Meanwhile, the capital accounts balloon further each year. Some producers are already easing their earnings pressure by under-depleting—recording depletion materially below capital expenditures. In a capital-intensive business, product cost should be dominated by capital costs. Instead we see selective recognition and strategic deferral.
Prospects
Investors have been absent from direct participation for over a decade. Their rationale is unambiguous: poor financial performance and no credible strategy to address root causes. Producers have simply refused to acknowledge the underlying issue. Performance metrics have deteriorated further.Our evaluation suggests industry-wide performance in the 30% efficiency range. Pinpointing the gaps is difficult because the financials are homogenized to the point of opacity. Capital is overweighted to inflate earnings. The signal is gone.

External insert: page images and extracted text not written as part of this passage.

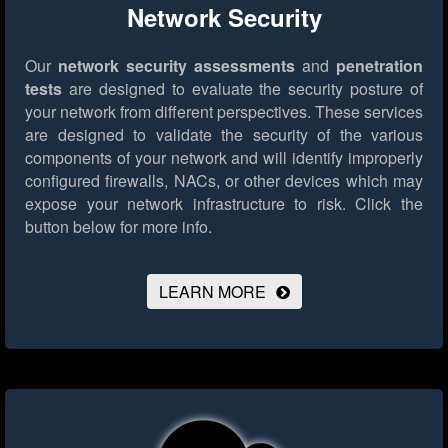
Network Security
Our
network security assessments
and
penetration
tests
are designed to evaluate the security posture of
your network from different perspectives. These services
are designed to validate the security of the various
components of your network and will identify improperly
configured firewalls, NACs, or other devices which may
expose your network infrastructure to risk.
Click the
button below for more info.
LEARN MORE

The industry must confront its structural shortcomings. It must adopt the Preliminary Specification, overhaul its cost architecture—particularly overhead management—and begin building business models beyond “drill and produce.” What is the strategy to create real economic value? How does the industry intend to compete in North American capital markets?
And a fundamental question persists: in a shale-dominated environment where wells decline 65–80% in the first 18 months, why do capital costs linger on the books for decades? Who benefits from this?
Genuine performance uplift would permit authentic profitability at lower commodity prices. Inefficient production would be shut-in and moved to the inventory of innovative projects, not forced into the market. Today’s “miracle” production growth is largely a function of shale’s intrinsic performance—enabled by service-sector innovation such as coil-tubing and Packers Plus—not producer efficiency.
By 2021 producers openly labeled shale “uneconomic,” pivoted toward clean energy by 2023, and now cling to consolidation as their growth thesis. Beyond short-term shale uplift, there is little evidence of any disruptive business model emerging.
The sector has crossed the point of no return. Without radical restructuring, it cannot rehabilitate itself. The current model is obsolete, the cost structure is fictional, and the decade-long battle with investors ends with producers winning the narrative and losing the war.